Stored items from a collection:
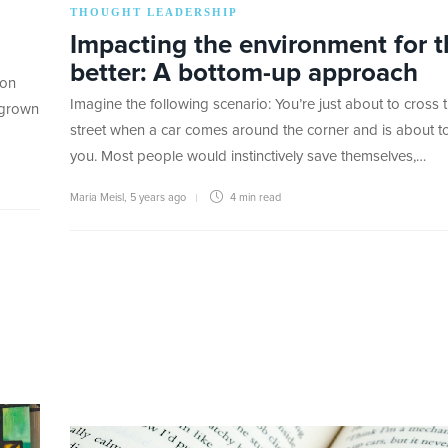
THOUGHT LEADERSHIP
Impacting the environment for t
better: A bottom-up approach
 on
Imagine the following scenario: You’re just about to cross 
 grown
street when a car comes around the corner and is about to
you. Most people would instinctively save themselves,…
Maria Meisl
,
5 years ago
4 min
read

What is expected:
Search the entries for "about" and show every line that has it.

Written solution:
Imagine the following scenario: You’re just about to cross 
street when a car comes around the corner and is about to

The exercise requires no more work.